• EXERCISE DESCRIPTION: Keep the pictures out of your copy. Transcribe the records below exactly.

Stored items

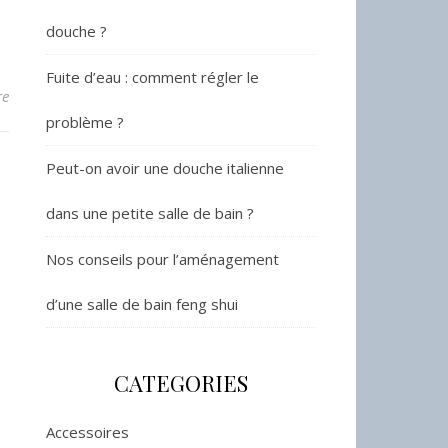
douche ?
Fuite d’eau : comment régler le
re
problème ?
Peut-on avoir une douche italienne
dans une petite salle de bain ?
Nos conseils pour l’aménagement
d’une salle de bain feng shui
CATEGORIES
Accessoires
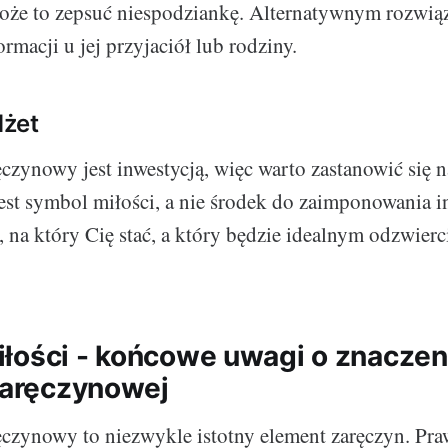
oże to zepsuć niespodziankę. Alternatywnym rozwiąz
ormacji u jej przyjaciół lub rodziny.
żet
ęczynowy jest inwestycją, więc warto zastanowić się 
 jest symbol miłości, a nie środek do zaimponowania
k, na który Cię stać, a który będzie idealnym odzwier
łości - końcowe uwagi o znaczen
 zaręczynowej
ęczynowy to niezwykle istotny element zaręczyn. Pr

• RESPONSE AREA:
douche ?
Fuite d’eau : comment régler le
re
problème ?
Peut-on avoir une douche italienne
dans une petite salle de bain ?
Nos conseils pour l’aménagement
d’une salle de bain feng shui
CATEGORIES
Accessoires
oże to zepsuć niespodziankę. Alternatywnym rozwiąz
ormacji u jej przyjaciół lub rodziny.
żet
ęczynowy jest inwestycją, więc warto zastanowić się 
 jest symbol miłości, a nie środek do zaimponowania
k, na który Cię stać, a który będzie idealnym odzwier
łości - końcowe uwagi o znaczen
 zaręczynowej
ęczynowy to niezwykle istotny element zaręczyn. Pr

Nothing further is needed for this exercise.